Liz and Rachel

Liz Cheney’s book, “Oath and Honor“, is out today, and my wife wanted a copy so it’s in the house.  We watched the interview with Rachel Maddow last night.  Liz self-identifies as a “conservative”, Rachel as a “liberal”, both on the left and right flanks of the population, but neither at the ideological extremes.

Rather than review the book, or the positions, which by now are well known to anyone wishing to learn what the “sides” feel, I’d like to briefly comment on what I was seeing and feeling at the time of the interview last night.

I start from what I think is a generally acknowledged public perspective.  Both are women, well known and respected. and thus subject to public attention and also to attack from opponents who consider them to be powerful

Liz Cheney, born 1966, is a lawyer, was a three-term Republican Congresswoman in leadership in the House of Representative, daughter of Dick Cheney, former vice-president of the United States.

Rachel Maddow, born 1973, is a graduate of Stanford, and has a PhD from Oxford, and over 20 year career in broadcasting.

The wiki links give a good description of both accomplished women.  They would self-describe as ideological opponents, at the same time, last night, they met as equals, and I was impressed.

What also strikes me is that both are powerful women actors in what were, in the older days, places where men dominated, and in many ways still dominate, though considerably more nervously.

I have noted for years the steady rise in conventional power of women, persons of color, and more recently youth.

When I graduated from college in 1961, I had not long before turned 21, the then-legal age to vote.  So I could not vote.  Then, 18 was selective service “Draft” age; 16 was the age for getting a drivers license, and possibly other threshold ages for various things.

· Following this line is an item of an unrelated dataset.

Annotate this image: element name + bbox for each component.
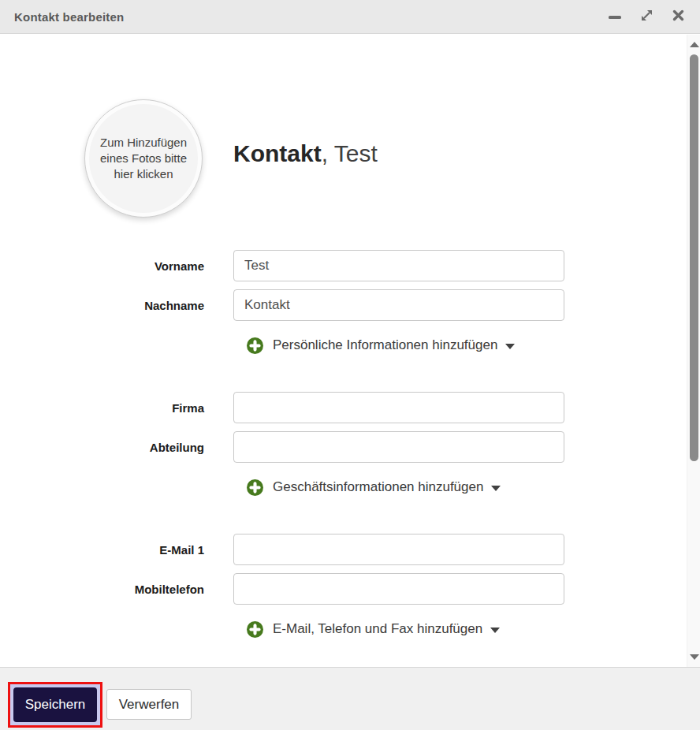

Race of course, has been at minimum a source of quiet tension.

In organizations where both men and women were engaged, men were the designated leaders – it was not fought about, it was understood – an assumption.  On a number of occasions, on a personal level, I’ve had occasion to make lists of leaders, and the farther back one goes, the less likely one finds women as, for example, Presidents of even small organizations.

It’s hardly a mystery why women’s suffrage didn’t happen until almost 60 years after the Emancipation Proclamation.

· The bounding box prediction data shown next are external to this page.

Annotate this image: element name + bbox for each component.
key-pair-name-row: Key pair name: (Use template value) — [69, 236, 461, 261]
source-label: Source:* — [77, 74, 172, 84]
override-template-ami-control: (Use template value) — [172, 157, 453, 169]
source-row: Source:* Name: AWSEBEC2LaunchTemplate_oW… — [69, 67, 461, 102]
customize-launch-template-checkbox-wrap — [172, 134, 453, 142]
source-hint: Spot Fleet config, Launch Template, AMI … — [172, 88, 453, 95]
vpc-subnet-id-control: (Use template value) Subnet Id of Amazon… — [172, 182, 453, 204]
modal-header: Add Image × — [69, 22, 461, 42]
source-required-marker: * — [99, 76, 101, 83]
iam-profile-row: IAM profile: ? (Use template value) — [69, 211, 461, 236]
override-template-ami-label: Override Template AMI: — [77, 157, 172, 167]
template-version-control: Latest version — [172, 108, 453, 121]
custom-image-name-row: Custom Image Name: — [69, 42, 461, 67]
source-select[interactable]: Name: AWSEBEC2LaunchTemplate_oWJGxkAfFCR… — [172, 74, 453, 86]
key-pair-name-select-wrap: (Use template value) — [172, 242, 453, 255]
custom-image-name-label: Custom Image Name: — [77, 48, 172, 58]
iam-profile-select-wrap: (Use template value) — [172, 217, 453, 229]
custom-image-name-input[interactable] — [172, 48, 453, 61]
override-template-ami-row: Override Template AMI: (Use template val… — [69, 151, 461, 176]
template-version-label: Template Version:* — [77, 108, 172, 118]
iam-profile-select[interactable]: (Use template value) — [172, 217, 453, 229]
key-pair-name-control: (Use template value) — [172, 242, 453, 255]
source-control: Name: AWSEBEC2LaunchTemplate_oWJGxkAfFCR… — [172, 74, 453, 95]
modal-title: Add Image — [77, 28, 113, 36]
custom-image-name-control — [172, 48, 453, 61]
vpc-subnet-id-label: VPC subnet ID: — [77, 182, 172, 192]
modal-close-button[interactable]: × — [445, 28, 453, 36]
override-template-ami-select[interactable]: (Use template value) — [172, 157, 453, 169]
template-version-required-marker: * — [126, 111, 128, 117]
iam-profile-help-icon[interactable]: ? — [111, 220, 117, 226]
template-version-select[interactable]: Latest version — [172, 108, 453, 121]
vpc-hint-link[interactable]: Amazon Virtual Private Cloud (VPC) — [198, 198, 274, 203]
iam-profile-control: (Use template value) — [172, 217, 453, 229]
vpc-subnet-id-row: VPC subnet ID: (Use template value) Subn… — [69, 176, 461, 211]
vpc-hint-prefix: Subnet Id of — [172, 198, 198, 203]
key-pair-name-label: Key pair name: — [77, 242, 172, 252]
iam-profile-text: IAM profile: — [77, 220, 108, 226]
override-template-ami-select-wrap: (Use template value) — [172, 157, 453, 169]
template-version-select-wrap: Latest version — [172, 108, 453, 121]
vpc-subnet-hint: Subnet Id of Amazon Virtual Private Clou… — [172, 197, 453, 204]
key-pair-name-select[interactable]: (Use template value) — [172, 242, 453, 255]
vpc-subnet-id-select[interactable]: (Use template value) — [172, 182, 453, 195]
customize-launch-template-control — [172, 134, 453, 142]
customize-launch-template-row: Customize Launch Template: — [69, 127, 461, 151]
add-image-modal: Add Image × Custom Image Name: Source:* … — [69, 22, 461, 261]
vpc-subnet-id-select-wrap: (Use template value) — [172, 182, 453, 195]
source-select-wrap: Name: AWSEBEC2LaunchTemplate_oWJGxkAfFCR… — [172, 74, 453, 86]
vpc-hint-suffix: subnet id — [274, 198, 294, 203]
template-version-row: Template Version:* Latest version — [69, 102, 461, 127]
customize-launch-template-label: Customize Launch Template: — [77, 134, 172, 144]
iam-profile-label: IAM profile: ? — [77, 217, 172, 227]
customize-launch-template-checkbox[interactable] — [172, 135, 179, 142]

Today, the ceilings remain, and there is tension as youth, people of color and women push at the boundaries.  It is probably natural that people of my gender, race and age tend to push back.

But the change is happening and I for one am happy that it is.

POSTNOTE:  Thinking more about the above, we tend to be imprisoned by implanted attitudes that we learn as we grow up.  In the simplest view, there are the generalizations which cause us problems: women view the world differently than men and would do a better job of governing; young people don’t know as much as elders, and without supervision will screw things up; people of color, poor people, immigrants who look different, don’t speak our language, etc., are not as good as we are.   On and on.

In our culture, people who look like me are the ones who got their start “on third base”: being a white male has had its advantages.  As barriers continue to fall, restrictions of opportunities for others decrease, in all of the ways we notice.  That is very threatening to people who look like me.  In general, I think one the very long term, we will find that people are people regardless of all of the artificial barriers.

One of the insights from the Liz and Rachel conversation is a brilliant statement of the obvious.  Imprisoned within their bubbles, liberal and conservative, it was difficult, perhaps, to understand that they really are quite decent people, and maybe even can like each other as a person.  This is one thing we seem to have lost in our polarized political conversation.  Any cracks in the wall of division are welcome, in my opinion.